We present an autonomous mobile robot that is controlled exclusively by a flexible mechanical metamaterial without any digital electronics. The metamaterial — based on the rotating square mechanism — is mounted onto a wheeled mobile base and acts simultaneously as the sensory system that detects contact with obstacles and as the “brain” that computes appropriate motor control voltages to react to those contacts, seeking to free the robot from the obstacle and continue moving through the environment. This tactile control paradigm is loosely inspired by the concept of “thigmotaxis” in biological locomotion.

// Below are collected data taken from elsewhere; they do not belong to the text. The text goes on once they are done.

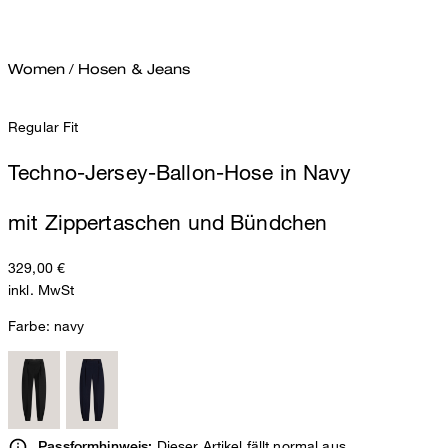
Women
/
Hosen & Jeans
Regular Fit
Techno-Jersey-Ballon-Hose in Navy
mit Zippertaschen und Bündchen
329,00 €
inkl. MwSt
Farbe:
navy
Dieser Artikel fällt normal aus.
Passformhinweis:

We outsource the control of the motors to the metamaterial using the principle of Physical Reservoir Computing. As the robot runs into an obstacle, the metamaterial deforms nonlinearly due to the contact with the obstacle. Strain sensors measure the deformation, then the strain measurements are linearly superimposed by weighing them with experimentally trained weights through an analogue circuit to produce the adequate motor control command. Hence, no digital computation is required. The “intelligence” and sensing capability of the robot lies in the nonlinearly deforming mechanical metamaterial.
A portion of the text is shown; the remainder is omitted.